La révision des Conventions de Genève
La révision des Conventions de Genève
Genève, bâtiment électoral. Conférence diplomatique de révision de la Convention de Genève. 12/08/1949 ©Archives CICR/WASSERMANN, M., Réf. : V-P-CER-N-0000B-08
En 1949, au Palais de l'Athénée, se tient la conférence diplomatique pour la révision des Conventions de Genève. Cette conférence vise à combler les lacunes dans le domaine du droit international humanitaire que la Seconde Guerre mondiale avait révélées.
Nous reprenons ici un extrait du discours de Philip Spoerri, directeur du droit international du CICR, prononcé lors de la cérémonie organisée pour le 60e anniversaire des Conventions de Geneve, le 12 août 2009 à Genève:
"Depuis le début des années 1920 déjà, le CICR avait examiné plusieurs projets, dont l'un visait à protéger la population civile des effets de la guerre, notamment de la guerre aérienne. Le Comité avait aussi rédigé un projet de convention conférant une protection aux civils qui se trouvaient au pouvoir de l'ennemi. Ce projet, connu sous le nom de "Projet de Tokyo » car présenté à la Conférence internationale de la Croix-Rouge à Tokyo, en 1934, devait faire l'objet d'une future conférence diplomatique convoquée par la Suisse.

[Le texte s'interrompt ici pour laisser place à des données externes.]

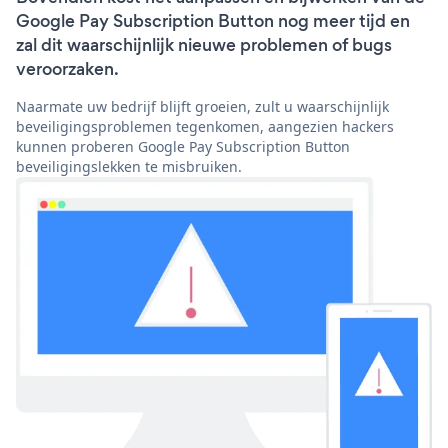
Google Pay Subscription Button nog meer tijd en
zal dit waarschijnlijk nieuwe problemen of bugs
veroorzaken.
Naarmate uw bedrijf blijft groeien, zult u waarschijnlijk
beveiligingsproblemen tegenkomen, aangezien hackers
kunnen proberen Google Pay Subscription Button
beveiligingslekken te misbruiken.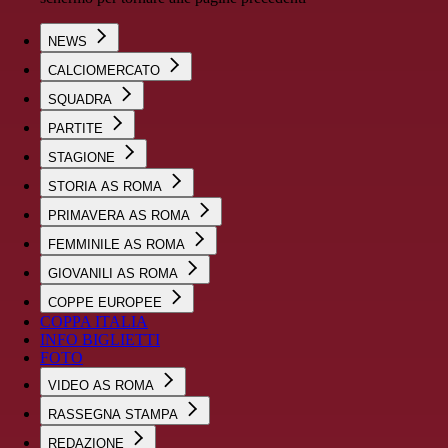
NEWS
CALCIOMERCATO
SQUADRA
PARTITE
STAGIONE
STORIA AS ROMA
PRIMAVERA AS ROMA
FEMMINILE AS ROMA
GIOVANILI AS ROMA
COPPE EUROPEE
COPPA ITALIA
INFO BIGLIETTI
FOTO
VIDEO AS ROMA
RASSEGNA STAMPA
REDAZIONE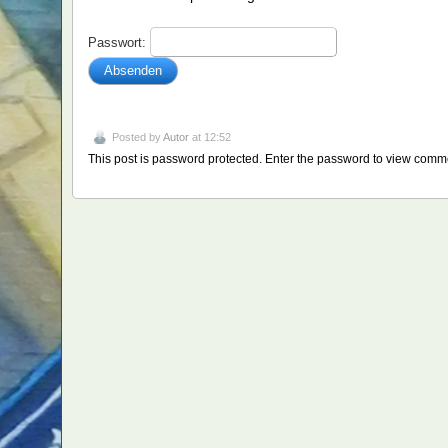
Passwort:
Posted by
Autor
at 12:52
This post is password protected. Enter the password to view comm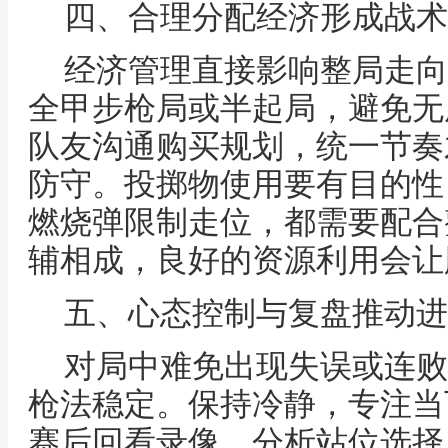
四、合理分配经济形成战术
经济管理直接影响整局走向
全甲步枪局或半起局，避免无
队友沟通购买规划，统一节奏
防守。投掷物使用要有目的性
燃烧弹限制走位，都需要配合
辅相成，良好的资源利用会让
五、心态控制与复盘推动进
对局中难免出现失误或连败
枪法稳定。保持冷静，专注当
赛后回看录像，分析站位选择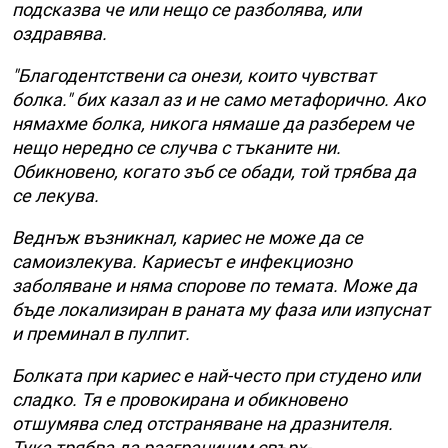
подсказва че или нещо се разболява, или
оздравява.
"Благодентствени са онези, които чувстват
болка." бих казал аз и не само метафорично. Ако
нямахме болка, никога нямаше да разберем че
нещо нередно се случва с тъканите ни.
Обикновено, когато зъб се обади, той трябва да
се лекува.
Веднъж възникнал, кариес не може да се
самоизлекува. Кариесът е инфекциозно
заболяване и няма спорове по темата. Може да
бъде локализиран в раната му фаза или изпуснат
и преминал в пулпит.
Болката при кариес е най-често при студено или
сладко. Тя е провокирана и обикновено
отшумява след отстраняване на дразнителя.
Тука трябва да разграничим свърх-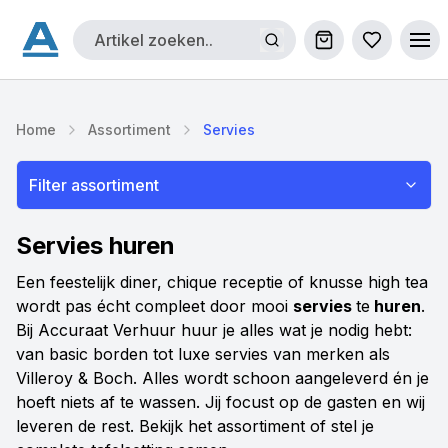
Winkelwagen
Bestellijs
Ope
Home
Assortiment
Servies
Filter assortiment
Servies huren
Een feestelijk diner, chique receptie of knusse high tea
wordt pas écht compleet door mooi
servies
te
huren
.
Bij Accuraat Verhuur huur je alles wat je nodig hebt:
van basic borden tot luxe servies van merken als
Villeroy & Boch. Alles wordt schoon aangeleverd én je
hoeft niets af te wassen. Jij focust op de gasten en wij
leveren de rest. Bekijk het assortiment of stel je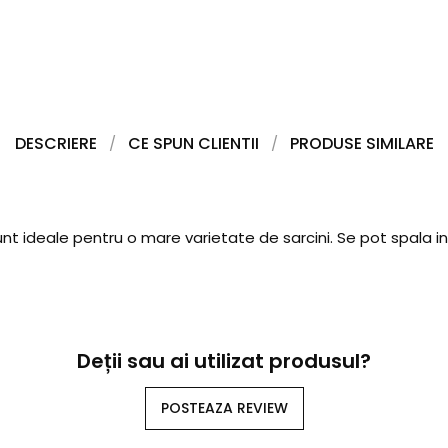
DESCRIERE
CE SPUN CLIENTII
PRODUSE SIMILARE
sunt ideale pentru o mare varietate de sarcini. Se pot spal
Deții sau ai utilizat produsul?
POSTEAZA REVIEW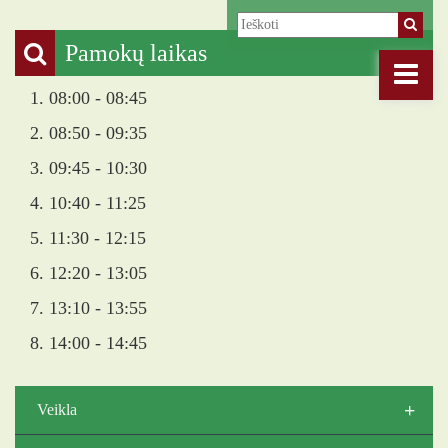
Pamokų laikas
1. 08:00 - 08:45
2. 08:50 - 09:35
3. 09:45 - 10:30
4. 10:40 - 11:25
5. 11:30 - 12:15
6. 12:20 - 13:05
7. 13:10 - 13:55
8. 14:00 - 14:45
+
Veikla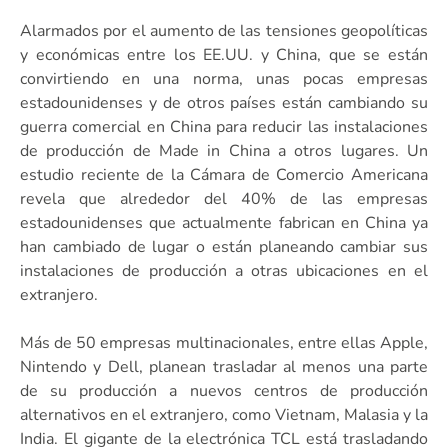
Alarmados por el aumento de las tensiones geopolíticas
y económicas entre los EE.UU. y China, que se están
convirtiendo en una norma, unas pocas empresas
estadounidenses y de otros países están cambiando su
guerra comercial en China para reducir las instalaciones
de producción de Made in China a otros lugares. Un
estudio reciente de la Cámara de Comercio Americana
revela que alrededor del 40% de las empresas
estadounidenses que actualmente fabrican en China ya
han cambiado de lugar o están planeando cambiar sus
instalaciones de producción a otras ubicaciones en el
extranjero.
Más de 50 empresas multinacionales, entre ellas Apple,
Nintendo y Dell, planean trasladar al menos una parte
de su producción a nuevos centros de producción
alternativos en el extranjero, como Vietnam, Malasia y la
India. El gigante de la electrónica TCL está trasladando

Comme pour la conférence diplomatique de 1929 au cours de laquelle avait été adoptée la Convention relative au traitement des prisonniers de guerre, le CICR avait de grands espoirs que les États fassent une nouvelle fois preuve de bonne volonté, en l'occurrence envers les civils. Ces espoirs allaient être déçus. À cause du manque d'enthousiasme des gouvernements, la Suisse ne fut pas en mesure d'annoncer la conférence diplomatique jusqu'à juin 1939 - et sa date fut alors fixée pour le début de l'année 1940. L'Histoire en décida autrement.
Pendant la guerre, le CICR consacra l'essentiel de ses forces à ses activités sur le terrain mais, en tant que gardien du droit international humanitaire, il continua d'examiner la possibilité de relancer dès que possible le processus de révision et de développement du droit de Genève.

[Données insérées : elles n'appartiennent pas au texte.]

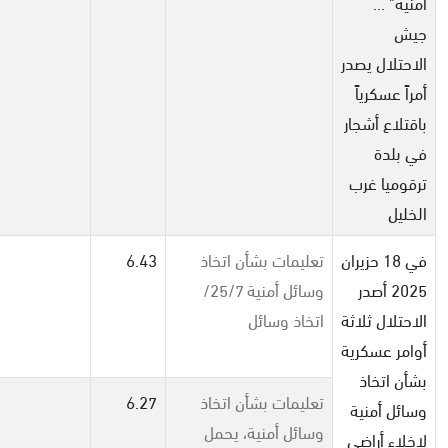
أمنية" ...
جيش
الاحتلال يصدر
أمراً عسكرياً
باقتلاع أشجار
في بلدة
ترقوميا غرب
الخليل
في 18 حزيران
تعليمات بشأن اتخاذ
6.43
2025 أصدر
وسائل أمنية 25/7/
الاحتلال ثلاثة
اتخاذ وسائل
أوامر عسكرية
بشأن اتخاذ
تعليمات بشأن اتخاذ
6.27
وسائل أمنية
وسائل أمنية، يحمل
لإخلاء أراضي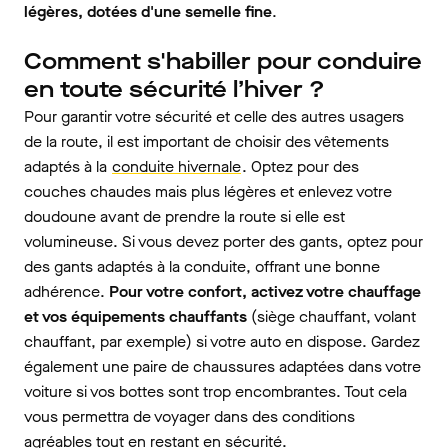
légères, dotées d'une semelle fine
.
Comment s'habiller pour conduire
en toute sécurité l’hiver ?
Pour garantir votre sécurité et celle des autres usagers
de la route, il est important de choisir des vêtements
adaptés à la
conduite hivernale
. Optez pour des
couches chaudes mais plus légères et enlevez votre
doudoune avant de prendre la route si elle est
volumineuse. Si vous devez porter des gants, optez pour
des gants adaptés à la conduite, offrant une bonne
adhérence.
Pour votre confort, activez votre chauffage
et vos équipements chauffants
(siège chauffant, volant
chauffant, par exemple) si votre auto en dispose. Gardez
également une paire de chaussures adaptées dans votre
voiture si vos bottes sont trop encombrantes. Tout cela
vous permettra de voyager dans des conditions
agréables tout en restant en sécurité.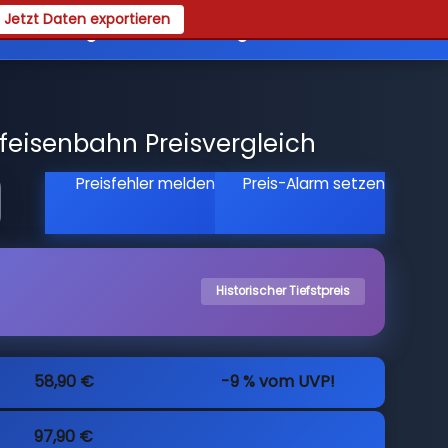
Jetzt Daten exportieren
es
Registrieren
Login
eisenbahn Preisvergleich
Preisfehler melden
Preis-Alarm setzen
Historischer Tiefstpreis
58,90 €
-9 % vom UVP!
97,90 €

En février 1945, par conséquent - avant même la fin des hostilités -, le CICR annonçait aux gouvernements et aux Sociétés nationales de la Croix-Rouge son intention de réviser les Conventions de Genève existantes et de faire adopter de nouveaux instruments, tout en se demandant s'il y avait encore une place pour les règles humanitaires en cette époque de guerre totale.
Surmontant cette appréhension, le CICR organisa à Genève, en septembre 1945, une conférence préliminaire des Sociétés nationales de la Croix-Rouge chargée d'étudier les conventions protégeant les victimes de la guerre, suivie d'une conférence d'experts gouvernementaux en 1947. Cette dernière devait émettre un avis sur la révision des deux Conventions de Genève en vigueur, relatives respectivement aux « blessés et malades » et aux « prisonniers de guerre », et surtout sur l'élaboration d'une nouvelle convention concernant la condition et la protection des civils en temps de guerre.

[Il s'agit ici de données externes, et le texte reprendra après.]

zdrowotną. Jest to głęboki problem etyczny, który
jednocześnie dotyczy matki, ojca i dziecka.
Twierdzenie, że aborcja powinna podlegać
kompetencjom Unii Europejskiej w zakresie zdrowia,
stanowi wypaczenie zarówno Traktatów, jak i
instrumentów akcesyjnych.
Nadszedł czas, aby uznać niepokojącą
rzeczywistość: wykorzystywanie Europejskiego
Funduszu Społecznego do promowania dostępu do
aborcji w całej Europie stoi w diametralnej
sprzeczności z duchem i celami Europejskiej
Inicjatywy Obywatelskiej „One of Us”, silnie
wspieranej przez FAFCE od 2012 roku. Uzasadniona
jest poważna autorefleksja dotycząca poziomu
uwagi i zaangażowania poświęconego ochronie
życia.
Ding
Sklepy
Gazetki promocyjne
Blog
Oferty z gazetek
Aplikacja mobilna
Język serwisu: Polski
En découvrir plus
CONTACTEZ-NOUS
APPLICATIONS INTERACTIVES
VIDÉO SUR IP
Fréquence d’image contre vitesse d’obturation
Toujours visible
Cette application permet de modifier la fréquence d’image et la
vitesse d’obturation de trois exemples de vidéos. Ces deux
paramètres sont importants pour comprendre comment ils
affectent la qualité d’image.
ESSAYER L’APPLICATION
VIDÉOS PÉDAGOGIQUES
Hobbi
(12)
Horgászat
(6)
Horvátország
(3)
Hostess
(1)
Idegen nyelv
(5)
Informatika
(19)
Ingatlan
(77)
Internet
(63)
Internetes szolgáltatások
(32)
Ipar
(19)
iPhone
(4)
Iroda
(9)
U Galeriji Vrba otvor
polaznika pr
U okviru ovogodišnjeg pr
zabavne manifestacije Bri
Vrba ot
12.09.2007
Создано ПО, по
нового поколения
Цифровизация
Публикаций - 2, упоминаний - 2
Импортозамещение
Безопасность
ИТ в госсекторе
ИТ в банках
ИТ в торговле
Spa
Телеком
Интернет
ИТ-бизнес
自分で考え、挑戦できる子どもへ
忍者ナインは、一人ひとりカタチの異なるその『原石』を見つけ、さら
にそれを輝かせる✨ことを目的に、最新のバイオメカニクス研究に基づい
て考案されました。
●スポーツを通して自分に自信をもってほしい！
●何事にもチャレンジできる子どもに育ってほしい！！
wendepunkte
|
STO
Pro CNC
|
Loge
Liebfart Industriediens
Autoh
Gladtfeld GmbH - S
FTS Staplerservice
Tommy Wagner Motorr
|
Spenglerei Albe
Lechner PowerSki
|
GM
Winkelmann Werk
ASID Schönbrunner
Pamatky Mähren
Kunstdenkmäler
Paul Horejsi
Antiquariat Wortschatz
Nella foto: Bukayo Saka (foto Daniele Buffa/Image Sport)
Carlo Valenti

Les experts gouvernementaux souscrirent aux propositions du CICR, notamment à une nouvelle idée selon laquelle les Conventions devraient s'appliquer dans toutes les situations de conflit armé, y compris les conflits internes. Fort de cet appui, le CICR informa les autorités suisses de son souhait de convoquer une autre conférence diplomatique. Entre-temps, les participants à la XVIIe Conférence internationale de la Croix-Rouge, qui eut lieu à Stockholm en 1948, se déclarèrent favorables à une révision et une adaptation des Conventions de Genève.
La conférence diplomatique commença le 21 avril et réunit les représentants de 64 pays, soit pratiquement tous les États de la planète à l'époque. Selon divers témoignages directs, aucune conférence n'avait jamais été si bien préparée. Il lui fallut néanmoins quatre mois pour achever ses travaux, soit une réunion beaucoup plus longue que prévu, qui surprit le public. Cependant, les séances étaient empreintes d'une atmosphère positive, on pourrait même dire d'un esprit de camaraderie et de franchise dans la discussion, et ce alors que le monde venait juste d'entrer dans la guerre froide. Les délibérations aboutirent à l'adoption des quatre conventions suivantes :
- la Convention de Genève pour l'amélioration du sort des blessés et des malades dans les forces armées en campagne ;
- la Convention de Genève pour l'amélioration du sort des blessés, des malades et des naufragés des forces armées sur mer ;
- la Convention de Genève relative au traitement des prisonniers de guerre
- la Convention de Genève relative à la protec tion des personnes civiles en temps de guerre.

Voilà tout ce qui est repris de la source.